*** DATASET EXCERPTS ***

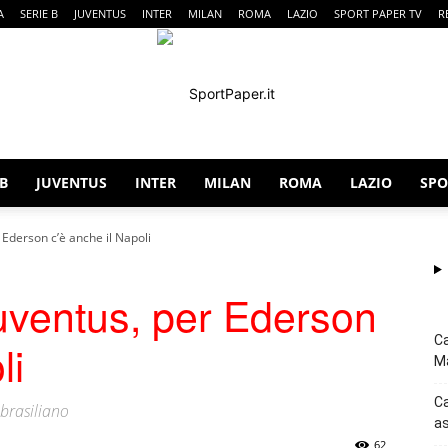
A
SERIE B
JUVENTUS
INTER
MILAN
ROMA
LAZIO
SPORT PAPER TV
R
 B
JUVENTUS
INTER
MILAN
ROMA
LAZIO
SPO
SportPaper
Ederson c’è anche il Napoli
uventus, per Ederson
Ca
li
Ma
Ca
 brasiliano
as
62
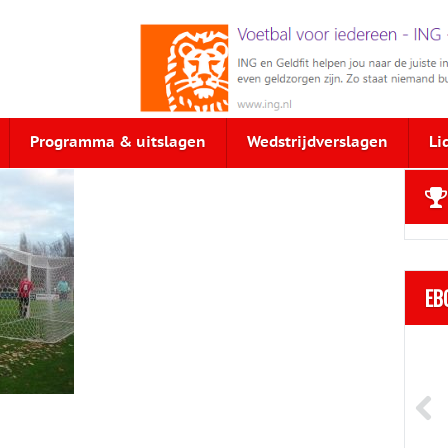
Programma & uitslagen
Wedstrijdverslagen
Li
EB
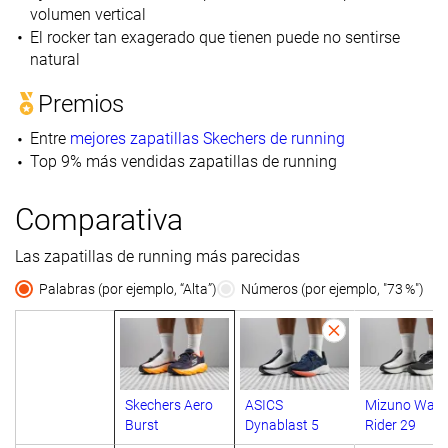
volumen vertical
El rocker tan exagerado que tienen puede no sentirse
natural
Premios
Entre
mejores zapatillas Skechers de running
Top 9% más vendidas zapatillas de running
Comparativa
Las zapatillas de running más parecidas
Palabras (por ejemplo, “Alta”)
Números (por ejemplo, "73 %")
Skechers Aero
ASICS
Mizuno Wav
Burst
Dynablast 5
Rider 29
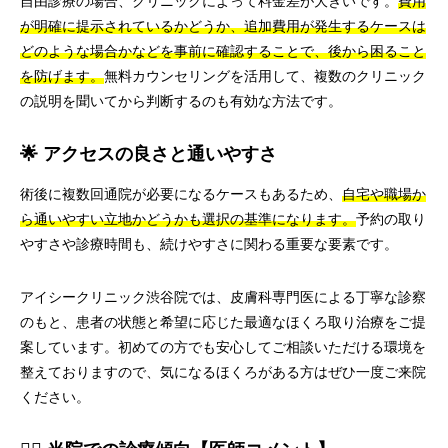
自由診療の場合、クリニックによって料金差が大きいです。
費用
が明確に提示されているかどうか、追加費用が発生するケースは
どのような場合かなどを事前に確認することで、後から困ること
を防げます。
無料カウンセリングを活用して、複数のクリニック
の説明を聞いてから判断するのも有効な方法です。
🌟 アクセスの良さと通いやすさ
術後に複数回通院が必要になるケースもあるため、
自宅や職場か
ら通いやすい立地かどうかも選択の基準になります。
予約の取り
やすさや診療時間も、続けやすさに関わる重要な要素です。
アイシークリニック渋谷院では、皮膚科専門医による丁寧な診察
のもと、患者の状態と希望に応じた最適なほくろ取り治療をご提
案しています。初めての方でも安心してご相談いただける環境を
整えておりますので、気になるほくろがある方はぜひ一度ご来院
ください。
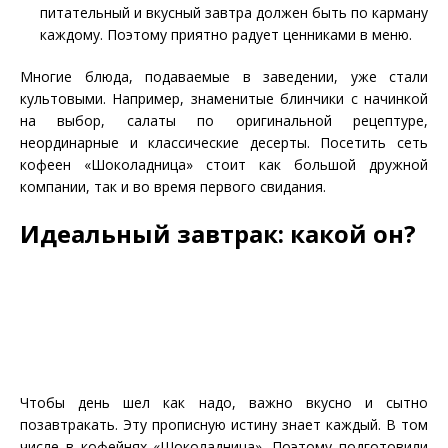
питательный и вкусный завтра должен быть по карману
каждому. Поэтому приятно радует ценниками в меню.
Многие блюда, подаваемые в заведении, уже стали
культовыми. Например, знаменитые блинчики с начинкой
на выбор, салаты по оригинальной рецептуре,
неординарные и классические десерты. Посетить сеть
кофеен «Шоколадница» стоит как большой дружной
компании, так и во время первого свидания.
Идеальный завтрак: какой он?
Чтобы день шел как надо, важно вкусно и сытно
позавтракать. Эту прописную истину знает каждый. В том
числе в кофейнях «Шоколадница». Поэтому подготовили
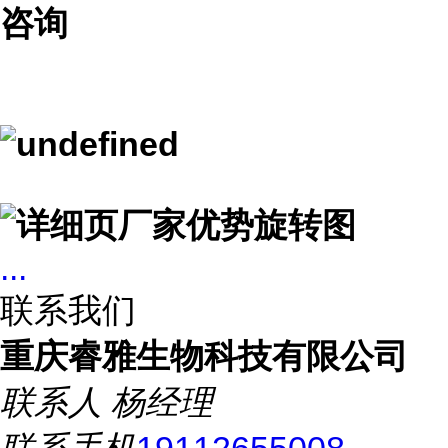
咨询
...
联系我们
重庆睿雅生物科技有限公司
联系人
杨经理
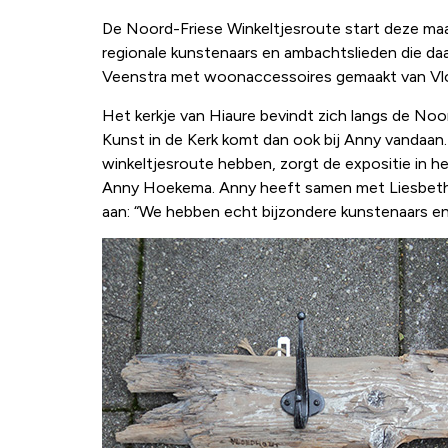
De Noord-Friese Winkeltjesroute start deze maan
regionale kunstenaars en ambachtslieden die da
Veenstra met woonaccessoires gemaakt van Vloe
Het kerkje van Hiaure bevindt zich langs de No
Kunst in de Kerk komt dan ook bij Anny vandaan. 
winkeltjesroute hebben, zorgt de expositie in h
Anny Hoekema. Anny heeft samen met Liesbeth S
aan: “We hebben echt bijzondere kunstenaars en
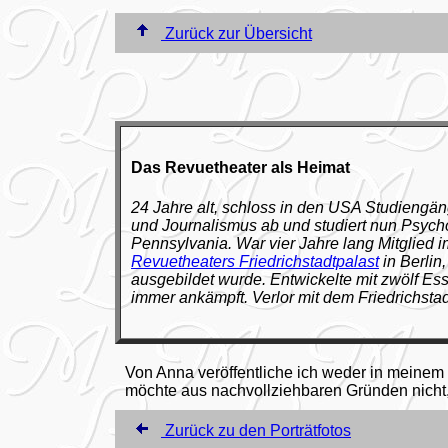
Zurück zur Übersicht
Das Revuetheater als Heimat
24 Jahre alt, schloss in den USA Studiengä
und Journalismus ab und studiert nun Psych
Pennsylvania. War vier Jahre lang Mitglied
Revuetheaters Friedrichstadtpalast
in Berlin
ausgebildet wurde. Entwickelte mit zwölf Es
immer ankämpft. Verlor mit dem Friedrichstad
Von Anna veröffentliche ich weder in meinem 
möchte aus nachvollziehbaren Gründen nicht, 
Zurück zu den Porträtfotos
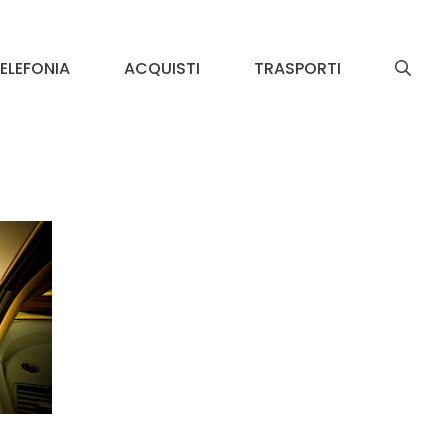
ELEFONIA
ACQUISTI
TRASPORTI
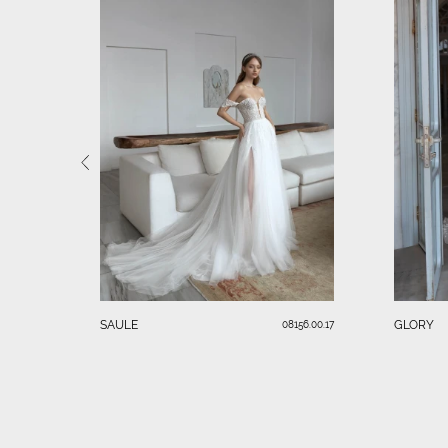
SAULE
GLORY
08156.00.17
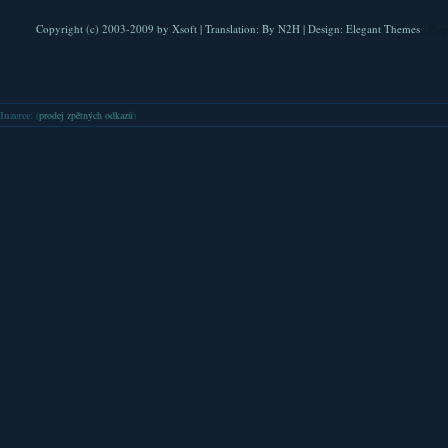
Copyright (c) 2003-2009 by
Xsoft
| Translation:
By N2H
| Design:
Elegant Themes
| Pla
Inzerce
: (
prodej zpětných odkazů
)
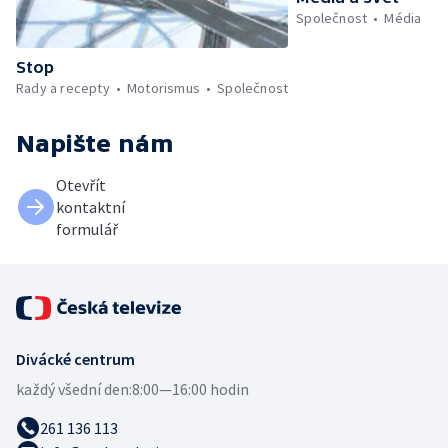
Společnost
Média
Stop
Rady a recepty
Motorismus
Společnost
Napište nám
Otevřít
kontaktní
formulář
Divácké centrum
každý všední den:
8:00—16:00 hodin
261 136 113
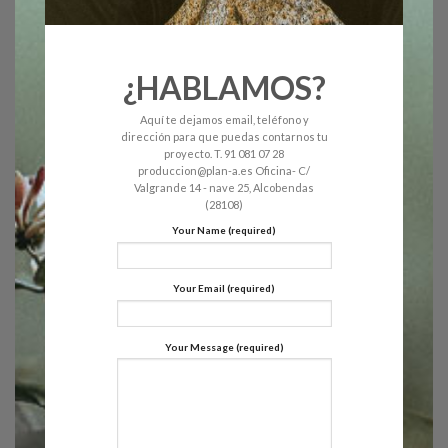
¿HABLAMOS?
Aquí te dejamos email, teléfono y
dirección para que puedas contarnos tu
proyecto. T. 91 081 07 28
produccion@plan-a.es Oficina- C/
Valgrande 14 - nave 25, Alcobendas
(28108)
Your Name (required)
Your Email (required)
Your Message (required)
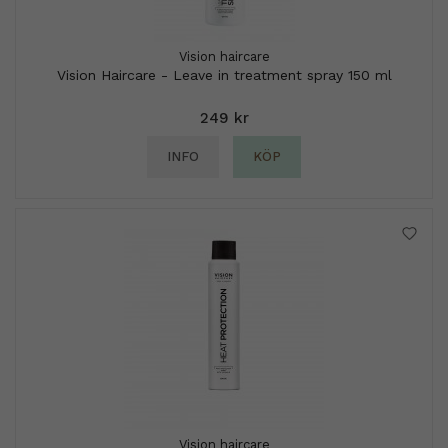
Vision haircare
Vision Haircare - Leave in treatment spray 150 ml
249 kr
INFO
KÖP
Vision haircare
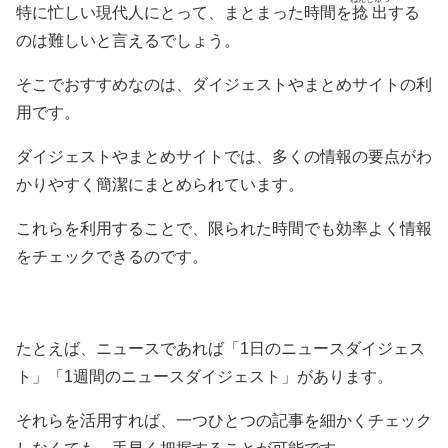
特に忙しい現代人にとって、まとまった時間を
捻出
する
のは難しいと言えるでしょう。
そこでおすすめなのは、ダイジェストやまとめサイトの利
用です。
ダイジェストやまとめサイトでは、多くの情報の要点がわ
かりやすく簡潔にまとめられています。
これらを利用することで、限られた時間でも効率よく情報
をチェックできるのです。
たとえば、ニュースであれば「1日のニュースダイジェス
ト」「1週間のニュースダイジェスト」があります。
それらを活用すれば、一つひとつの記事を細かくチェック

*** End of DATASET EXCERPTS ***

**REQUIRED ACTION**.
Copy out the lines of the data where the word "Поэтому" can be found.

**RESULT OF THE EXERCISE**.
каждому. Поэтому приятно радует ценниками в меню.
числе в кофейнях «Шоколадница». Поэтому подготовили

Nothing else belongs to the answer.